Elevate limb on pillows or a Braun frame (lower limb) or in a roller towel (upper limb) - ask a ward nurse for assistance!
Check drug chart for analgesia and re-prescribe if necessary.
Come back and review in an hour or so.
If no improvement consider compartment syndrome – see below
3. WOUND SOAKAGE
Persistent wound soakage / bleeding within 1st 24 hrs post op
QUESTIONS:
- Is the patient haemodynamically stable?
- Has the wound been redressed?
- What was the operation? (hand written operation note in Orthopaedic Unitary Record)
EXAMINATION:
Obs?
Dressing-what does it look like?
ACTIONS:
Give fluids / check bloods as appropriate.
Ask for dressing to be added to with pressure dressing or further padding.
Try NOT to remove dressing (bleeding may increase).
If no improvement call for senior advice.
4. FALLS
Falls may occur on any ward. The only difference is that these patients may have had an operation!
QUESTIONS
- Has the patient had an operation – if so what? (Check hand written note in Orthopaedic Unitary Record)
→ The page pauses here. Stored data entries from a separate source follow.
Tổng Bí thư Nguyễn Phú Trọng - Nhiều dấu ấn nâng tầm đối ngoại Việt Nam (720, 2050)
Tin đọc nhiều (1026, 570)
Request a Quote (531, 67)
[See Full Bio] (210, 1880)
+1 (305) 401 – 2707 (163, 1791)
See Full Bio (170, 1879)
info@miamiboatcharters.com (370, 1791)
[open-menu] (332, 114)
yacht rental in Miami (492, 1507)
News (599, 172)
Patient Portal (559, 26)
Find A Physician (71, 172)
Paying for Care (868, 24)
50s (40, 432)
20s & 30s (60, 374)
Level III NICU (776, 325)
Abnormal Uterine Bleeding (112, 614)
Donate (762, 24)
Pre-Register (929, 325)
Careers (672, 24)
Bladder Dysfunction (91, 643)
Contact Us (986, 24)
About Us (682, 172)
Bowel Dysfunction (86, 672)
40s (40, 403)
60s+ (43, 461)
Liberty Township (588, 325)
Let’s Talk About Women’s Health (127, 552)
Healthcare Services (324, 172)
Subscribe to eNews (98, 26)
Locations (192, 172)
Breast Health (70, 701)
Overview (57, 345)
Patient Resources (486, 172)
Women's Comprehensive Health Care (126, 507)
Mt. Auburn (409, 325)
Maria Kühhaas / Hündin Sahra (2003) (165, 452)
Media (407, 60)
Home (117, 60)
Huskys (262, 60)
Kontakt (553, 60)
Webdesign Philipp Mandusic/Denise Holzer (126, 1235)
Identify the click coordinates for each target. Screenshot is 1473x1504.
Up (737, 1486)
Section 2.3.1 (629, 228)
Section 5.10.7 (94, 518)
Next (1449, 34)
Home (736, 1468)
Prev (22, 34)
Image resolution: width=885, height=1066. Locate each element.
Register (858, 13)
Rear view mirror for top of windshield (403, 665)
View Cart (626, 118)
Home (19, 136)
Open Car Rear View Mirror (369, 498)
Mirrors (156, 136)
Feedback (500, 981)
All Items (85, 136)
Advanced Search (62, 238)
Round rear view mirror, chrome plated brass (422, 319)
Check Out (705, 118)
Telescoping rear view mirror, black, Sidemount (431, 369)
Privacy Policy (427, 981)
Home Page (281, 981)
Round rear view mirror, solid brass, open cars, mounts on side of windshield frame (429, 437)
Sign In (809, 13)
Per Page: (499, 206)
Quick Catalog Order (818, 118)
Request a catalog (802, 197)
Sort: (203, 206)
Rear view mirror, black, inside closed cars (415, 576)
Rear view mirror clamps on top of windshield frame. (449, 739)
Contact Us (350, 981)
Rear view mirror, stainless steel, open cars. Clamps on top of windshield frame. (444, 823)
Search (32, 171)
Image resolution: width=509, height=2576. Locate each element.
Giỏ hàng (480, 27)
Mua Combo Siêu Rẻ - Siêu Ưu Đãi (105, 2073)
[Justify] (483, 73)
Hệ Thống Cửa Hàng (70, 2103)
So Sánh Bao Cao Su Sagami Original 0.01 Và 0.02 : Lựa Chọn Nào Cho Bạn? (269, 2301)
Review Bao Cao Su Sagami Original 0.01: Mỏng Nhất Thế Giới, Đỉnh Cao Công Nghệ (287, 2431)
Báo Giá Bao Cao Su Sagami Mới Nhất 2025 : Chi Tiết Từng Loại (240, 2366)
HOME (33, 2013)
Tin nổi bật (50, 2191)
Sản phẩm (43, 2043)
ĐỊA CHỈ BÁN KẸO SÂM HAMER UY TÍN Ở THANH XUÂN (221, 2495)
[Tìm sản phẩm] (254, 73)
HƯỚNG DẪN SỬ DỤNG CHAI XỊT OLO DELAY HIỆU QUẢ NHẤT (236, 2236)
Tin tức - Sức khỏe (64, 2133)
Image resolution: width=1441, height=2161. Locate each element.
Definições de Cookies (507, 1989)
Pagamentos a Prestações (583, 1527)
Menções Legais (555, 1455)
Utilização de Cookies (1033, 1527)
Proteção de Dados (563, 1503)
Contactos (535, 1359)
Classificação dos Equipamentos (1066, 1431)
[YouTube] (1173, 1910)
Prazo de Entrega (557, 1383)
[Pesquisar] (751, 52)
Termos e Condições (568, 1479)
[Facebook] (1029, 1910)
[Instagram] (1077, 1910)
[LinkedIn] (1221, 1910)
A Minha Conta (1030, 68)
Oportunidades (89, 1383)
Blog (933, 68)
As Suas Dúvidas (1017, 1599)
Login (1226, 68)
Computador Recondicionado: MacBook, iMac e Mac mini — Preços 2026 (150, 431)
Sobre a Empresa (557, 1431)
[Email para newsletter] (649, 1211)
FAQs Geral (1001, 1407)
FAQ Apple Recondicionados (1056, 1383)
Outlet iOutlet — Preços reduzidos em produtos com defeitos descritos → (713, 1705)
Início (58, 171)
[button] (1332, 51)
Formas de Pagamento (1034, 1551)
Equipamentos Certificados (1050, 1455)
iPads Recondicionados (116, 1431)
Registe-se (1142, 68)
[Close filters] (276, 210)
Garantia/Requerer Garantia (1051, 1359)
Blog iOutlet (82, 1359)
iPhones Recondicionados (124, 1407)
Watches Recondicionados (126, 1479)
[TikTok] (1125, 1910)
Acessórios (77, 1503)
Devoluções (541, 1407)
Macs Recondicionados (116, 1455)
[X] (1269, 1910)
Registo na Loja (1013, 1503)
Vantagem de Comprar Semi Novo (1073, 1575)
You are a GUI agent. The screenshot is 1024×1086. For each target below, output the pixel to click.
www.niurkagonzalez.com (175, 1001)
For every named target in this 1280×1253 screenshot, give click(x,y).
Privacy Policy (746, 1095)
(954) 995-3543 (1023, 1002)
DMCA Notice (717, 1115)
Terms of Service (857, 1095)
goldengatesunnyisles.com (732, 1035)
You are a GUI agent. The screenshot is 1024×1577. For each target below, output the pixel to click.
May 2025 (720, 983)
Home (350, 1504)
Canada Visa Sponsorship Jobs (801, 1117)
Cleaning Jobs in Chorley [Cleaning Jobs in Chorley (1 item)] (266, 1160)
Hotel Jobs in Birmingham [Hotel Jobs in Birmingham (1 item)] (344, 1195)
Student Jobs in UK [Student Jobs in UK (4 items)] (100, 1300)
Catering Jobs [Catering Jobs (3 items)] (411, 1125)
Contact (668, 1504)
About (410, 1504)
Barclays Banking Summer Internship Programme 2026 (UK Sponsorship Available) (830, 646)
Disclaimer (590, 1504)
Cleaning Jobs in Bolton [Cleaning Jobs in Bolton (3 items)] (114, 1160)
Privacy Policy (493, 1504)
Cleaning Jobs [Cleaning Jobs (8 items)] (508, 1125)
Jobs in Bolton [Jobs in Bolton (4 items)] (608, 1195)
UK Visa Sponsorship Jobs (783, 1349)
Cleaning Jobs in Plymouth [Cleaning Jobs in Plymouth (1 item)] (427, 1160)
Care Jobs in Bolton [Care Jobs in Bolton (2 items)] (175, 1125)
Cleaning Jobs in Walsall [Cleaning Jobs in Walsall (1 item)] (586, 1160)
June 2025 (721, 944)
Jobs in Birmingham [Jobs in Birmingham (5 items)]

- Is there a possibility of a dislocation of a joint replacement?
EXAMINATION
Area of pain.
Abnormal posture of the limb.
ACTIONS:
Analgesia.
If unsure ask for AP and lateral X-Rays of affected part.
If # or dislocation refer to ED doctor.
5. ?COMPARTMENT SYNDROME
Compartment syndrome can occur as a result of trauma to a limb, a crush injury and tight dressings or casts amongst other things. It can occur in upper and lower limbs including hands and feet.
QUESTIONS:
- Does the patient have pain OUT OF PROPORTION TO THAT EXPECTED FOR THEIR INJURY?
- Have they had surgery? (see operation note in Orthopaedic Unitary Record)
- Do they have a cast or dressings on their limb?
- What analgesia have they had?
EXAMINATION:
Swelling?
Tense muscle compartment?
Pain on PASSIVE stretching of muscles (e.g. passive movement of toes)?
Check distal neurovascular status but paraesthesia or lack of pulse is LATE finding.
ACTIONS:
DO NOT highly elevate limb (may reduce perfusion pressure).
Split casts or dressings all the way down to the skin.
Reassess after 30 mins – if no improvement call for senior help.